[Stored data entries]
#####

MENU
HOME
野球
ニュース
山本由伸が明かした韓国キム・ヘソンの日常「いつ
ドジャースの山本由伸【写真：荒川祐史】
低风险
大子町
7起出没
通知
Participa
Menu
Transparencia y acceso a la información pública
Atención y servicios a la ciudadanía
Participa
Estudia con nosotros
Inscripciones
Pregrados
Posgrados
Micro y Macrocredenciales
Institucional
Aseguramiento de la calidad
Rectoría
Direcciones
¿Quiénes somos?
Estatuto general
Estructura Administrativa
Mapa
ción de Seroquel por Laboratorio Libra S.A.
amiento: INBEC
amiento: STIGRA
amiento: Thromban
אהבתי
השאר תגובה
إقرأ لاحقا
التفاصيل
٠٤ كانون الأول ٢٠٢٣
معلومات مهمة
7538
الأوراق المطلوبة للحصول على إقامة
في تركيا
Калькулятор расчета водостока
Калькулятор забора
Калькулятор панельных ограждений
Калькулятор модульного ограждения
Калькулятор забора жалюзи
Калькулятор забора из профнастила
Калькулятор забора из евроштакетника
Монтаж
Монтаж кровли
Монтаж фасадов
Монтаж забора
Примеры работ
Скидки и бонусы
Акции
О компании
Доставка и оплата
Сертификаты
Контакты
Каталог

#####

Line by line, retype the records with no changes.

MENU
HOME
野球
ニュース
山本由伸が明かした韓国キム・ヘソンの日常「いつ
ドジャースの山本由伸【写真：荒川祐史】
低风险
大子町
7起出没
通知
Participa
Menu
Transparencia y acceso a la información pública
Atención y servicios a la ciudadanía
Participa
Estudia con nosotros
Inscripciones
Pregrados
Posgrados
Micro y Macrocredenciales
Institucional
Aseguramiento de la calidad
Rectoría
Direcciones
¿Quiénes somos?
Estatuto general
Estructura Administrativa
Mapa
ción de Seroquel por Laboratorio Libra S.A.
amiento: INBEC
amiento: STIGRA
amiento: Thromban
אהבתי
השאר תגובה
إقرأ لاحقا
التفاصيل
٠٤ كانون الأول ٢٠٢٣
معلومات مهمة
7538
الأوراق المطلوبة للحصول على إقامة
في تركيا
Калькулятор расчета водостока
Калькулятор забора
Калькулятор панельных ограждений
Калькулятор модульного ограждения
Калькулятор забора жалюзи
Калькулятор забора из профнастила
Калькулятор забора из евроштакетника
Монтаж
Монтаж кровли
Монтаж фасадов
Монтаж забора
Примеры работ
Скидки и бонусы
Акции
О компании
Доставка и оплата
Сертификаты
Контакты
Каталог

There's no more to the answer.